Each year on Christmas Day since 1949, an article entitled In Hoc Anno Domini penned by Vermont Royster, editorial page editor of the Wall Street Journal, has appeared. Royster lived to be 82, received two Pulitzer’s and the Presidential Medal of Freedom (and most of all was a graduate of the University of North Carolina, Chapel Hill - Go Tar Heels!) During World War II, he was one of the first to witness the aftermath associated with the dropping of the atomic bomb in Nagasaki, an experience which would shape the rest of his adult life.
I’ve attached his Christmas musing knowing that many of you have read it previously over the years. It can be a hopeful reminder that our faith transcends political and cultural ideologies and times, providing a solid foundation for us whatever we face, personally or culturally. And, for me, this faith is not merely personally comforting, but provides a roadmap shaping how we think and what we do. This is why John Newton and William Wilberforce’s reading of the Bible impelled them to labor tirelessly for a half century to persuade Parliament to declare slavery wrong and illegal despite powerful forces to the contrary. The same could be said about other brave souls around the world today who have taken on challenging causes, whether they be human trafficking or child labor. Faith provides the engine to fight against any wrong, however large or small. So, our faith and theology should always be in ‘conversation’ with our time yet never a slave to it. The theologian Karl Barth urged that we have the Bible on one knee and the newspaper on the other. Faith is certainly relevant for life’s issues, but also transcends them.

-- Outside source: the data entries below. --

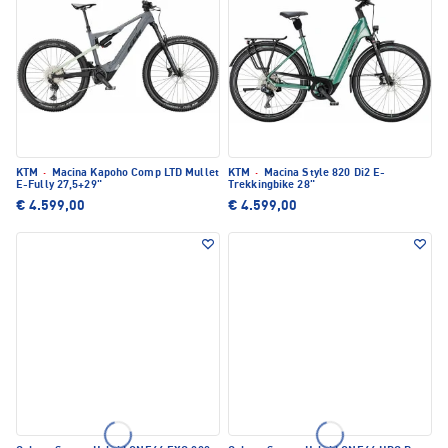
KTM
·
Macina Kapoho Comp LTD Mullet
KTM
·
Macina Style 820 Di2 E-
E-Fully 27,5+29"
Trekkingbike 28"
€ 4.599,00
€ 4.599,00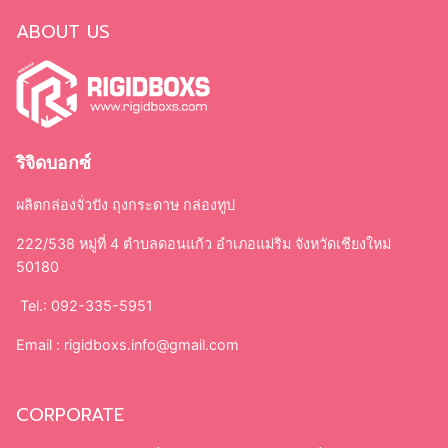
ABOUT US
ริจิดบอกซ์
ผลิตกล่องจั่วปัง ถุงกระดาษ กล่องทูป
222/538 หมู่ที่ 4 ตำบลดอนแก้ว อำเภอแม่ริม จังหวัดเชียงใหม่
50180
Tel.: 092-335-5951
Email :
rigidboxs.info@gmail.com
CORPORATE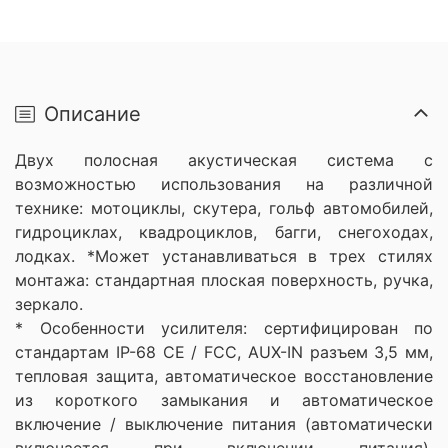
Описание
Двух полосная акустическая система с
возможностью использования на различной
технике: мотоциклы, скутера, гольф автомобилей,
гидроциклах, квадроциклов, багги, снегоходах,
лодках. *Может устанавливаться в трех стилях
монтажа: стандартная плоская поверхность, ручка,
зеркало.
* Особенности усилителя: сертифицирован по
стандартам IP-68 CE / FCC, AUX-IN разъем 3,5 мм,
тепловая защита, автоматическое восстановление
из короткого замыкания и автоматическое
включение / выключение питания (автоматически
включается при включении питания),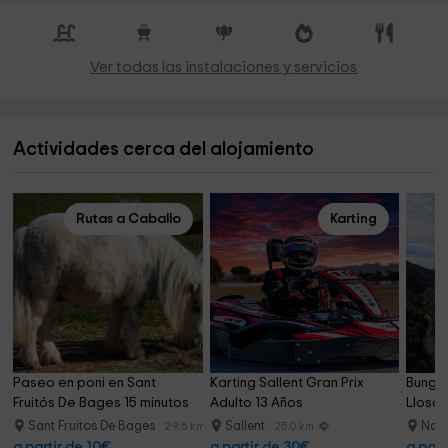
Ver todas las instalaciones y servicios
Actividades cerca del alojamiento
Rutas a Caballo
Karting
Paseo en poni en Sant 
Karting Sallent Gran Prix 
Bungee
Fruitós De Bages 15 minutos
Adulto 13 Años
Llosa 
Sant Fruitos De Bages
Sallent
Nav
29.5 km
25.0 km
a partir de 10€
a partir de 30€
a part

So how do I view Christmas? Amazingly! The fact that God would enter human history to bring peace to our hearts and to our world is timely, inspiring and so utterly cool. The message and reality never get old! Rejoice...Immanuel...God is with us and will never forsake us!
This is a quick note I wanted to shoot off. I also should say that I realize that some of you receiving this might not agree with how I view my faith in respect to the broader world. I long for a world where we can live with differences and not have to destroy others with whom we disagree. I still love the credo on our coin: e pluribus unum...out of many, one. My faith inspires me to want to engage with others even when I disagree with their thinking or approach.